Data representation conversion
The aim is to implement an implicit conversion from one data representation to another at runtime. So at the moment we have, say, Module A, Module B and Module C each of which interfaces the data in a different. Say Module A and Module B represent the data using JsonCpp and Module C represents the data using Cpp. Then I would like to be able to determine at run time the data representation used by each Module and call a converter class to handle the interface between the modules. So at the moment the model is that everything interfaces by a string, like:
Module A -> string -> Module B -> string -> Module C -> ...
What I would like is
Module A -> JsonCpp -> Converter<JsonCpp, JsonCpp> -> JsonCpp -> Module B -> JsonCpp -> Converter<JsonCpp, NativeCpp> -> NativeCpp -> Module C -> ...
I would like to keep the API essentially the same however. So for example, we have in bin/simulate_mice.py
# This input generates empty spills, to be filled by the beam maker later on my_input = MAUS.InputPySpillGenerator() # Create an empty array of mappers, then populate it # with the functionality you want to use. my_map = MAUS.MapPyGroup() my_map.append(MAUS.MapPyBeamMaker()) # beam construction my_map.append(MAUS.MapCppSimulation()) # geant4 simulation my_map.append(MAUS.MapCppTrackerMCDigitization()) # SciFi electronics model # can specify datacards here or by using appropriate command line calls datacards = io.StringIO(u"") # Then construct a MAUS output component - filename comes from datacards my_output = MAUS.OutputPyJSON() # The Go() drives all the components you pass in, then check the file # (default simulation.out) for output MAUS.Go(my_input, my_map, MAUS.ReducePyDoNothing(), my_output, datacards)
Don't mind cosmetic changes, but basically I think this is a nice set up and I would like to keep it.
Updated by Rogers, Chris over 9 years ago
So this necessitates a couple of things:
- New Converter abstract type and python bindings (some implementation already for this).
- Implementation of converter type for Converter<PyJson, CppJson>, Converter<NativeCpp, CppJson>, Converter<NativeCpp, PyJson>. I consider PyJson and CppJson to be different representations of the data (they look different in memory).
- Add the converter calls at runtime, determining the interface type of each module dynamically
The natural order is to start with 1 and end at 3, but probably want to think about how to do 3 first because it may impact on the abstraction layer somewhat - even if the actual implementation is done last.The converter call needs to happen in a few places. For single threaded operation:
- src/common_py/Go.py - PipelineSingleThreadDataflowExecutor.execute
- src/common_py/Go.py - DataflowUtilities.buffer_input
- src/map/MapPyGroup/MapPyGroup.py MapPyGroup.process
- src/common_py/Go.py - MultiProcessInputTransformDataflowExecutor.execute
- src/common_py/Go.py - MultiProcessMergeOutputDataflowExecutor.execute
- src/map/MapPyGroup/MapPyGroup.py MapPyGroup.process (same as above - this used to be handled differently, I think now it is handled the same multiprocess vs single process)

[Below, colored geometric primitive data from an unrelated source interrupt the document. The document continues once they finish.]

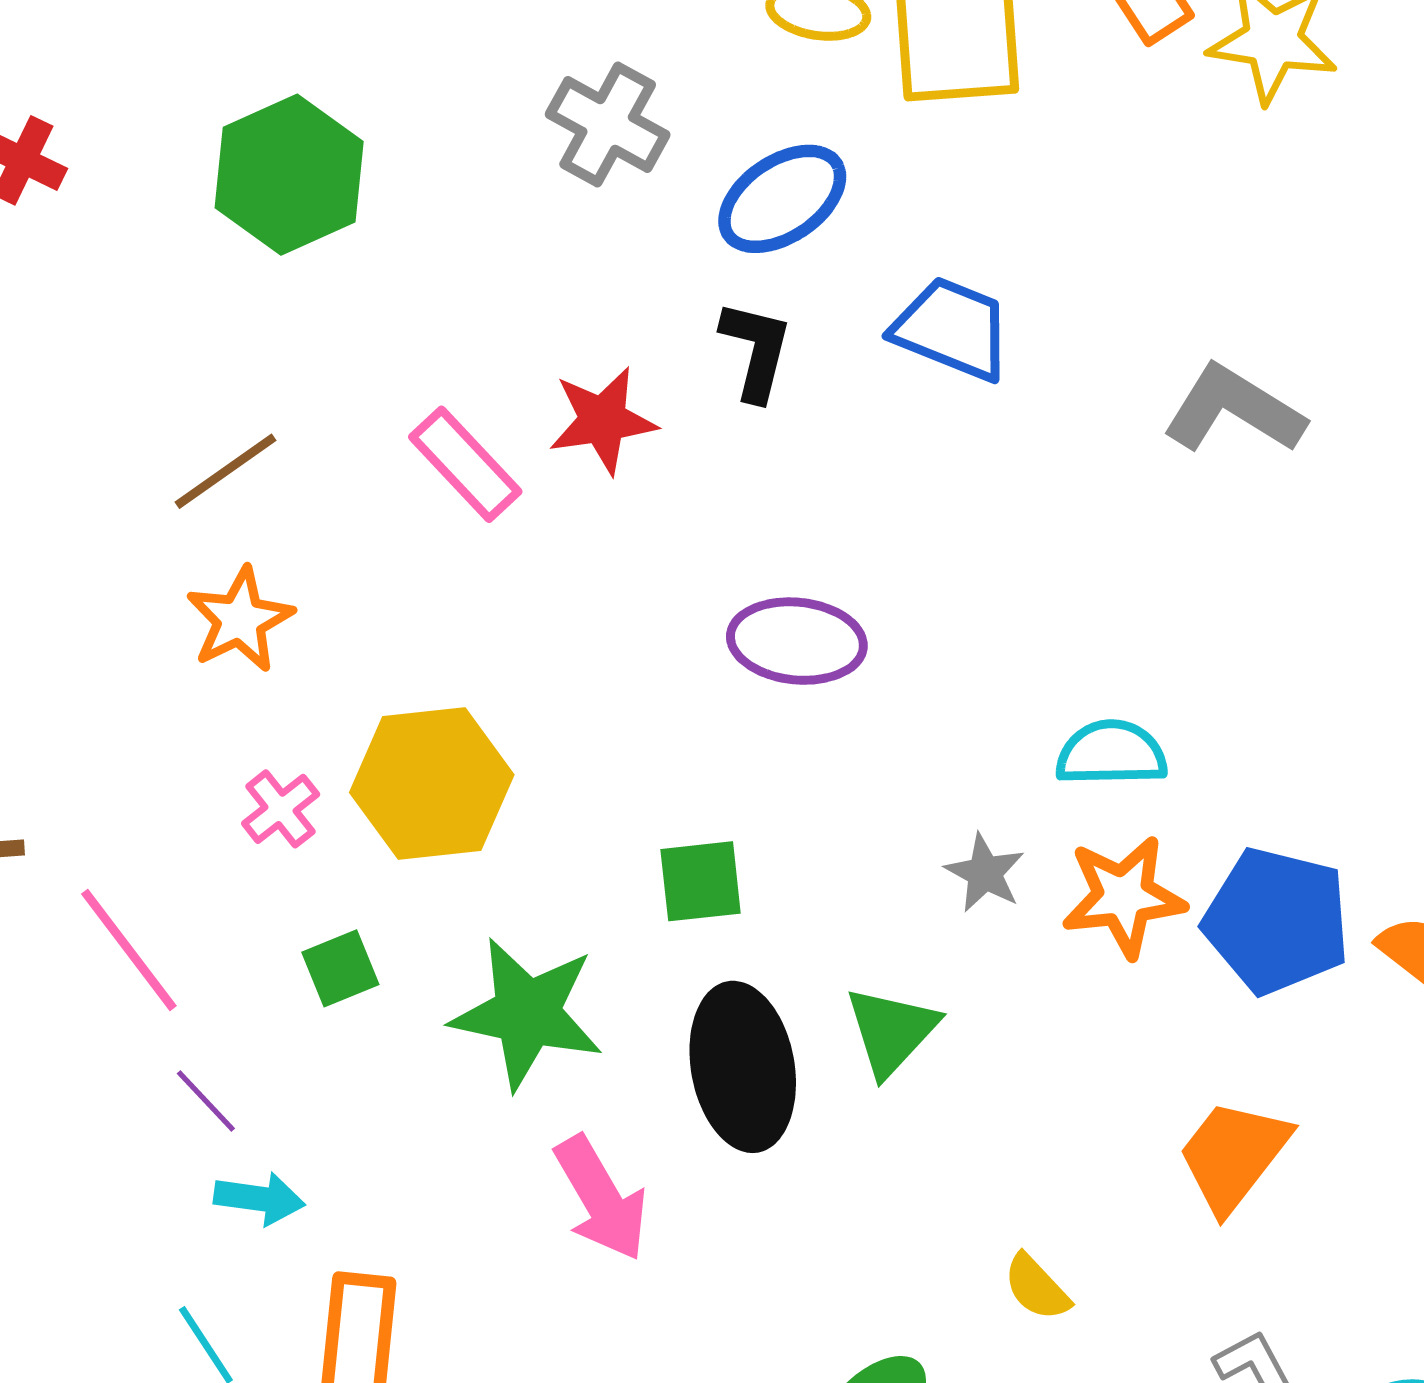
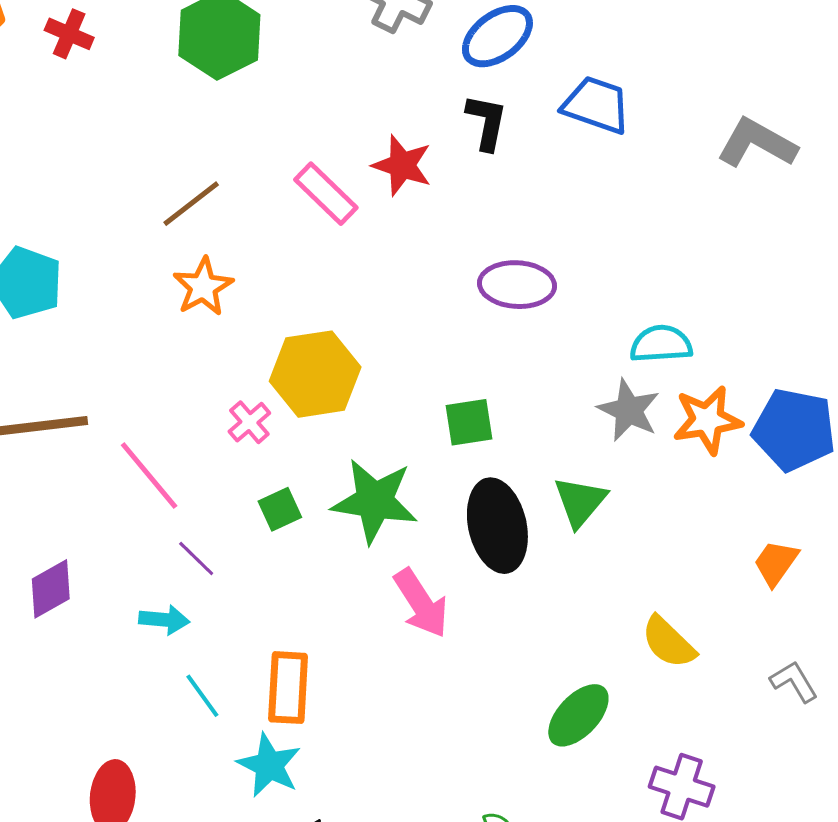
red star: (603, 420) -> (402, 165), turned 30
cyan semicircle: (1111, 753) -> (661, 344), moved
pink cross: (281, 809) -> (249, 422), moved
gray star: (985, 873) -> (629, 410), size x1.4
green square: (340, 968) -> (280, 509), moved
orange trapezoid: (1233, 1155) -> (776, 563), size x0.7
cyan arrow: (259, 1199) -> (164, 620), moved
yellow semicircle: (1037, 1287) -> (668, 642), size x1.4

For testing, you will need to explicitly have the celery stuff set up to check the distributed processing operation. I will try to get you a login for the test machines and give you sudo access, so we can install the celery stuff there (or maybe ask Matt Robinson to do it, he may end up being in charge of that machine).
Note that this has probably changed in recent releases so you really want latest release I think. I added Mike as a watcher so he can comment.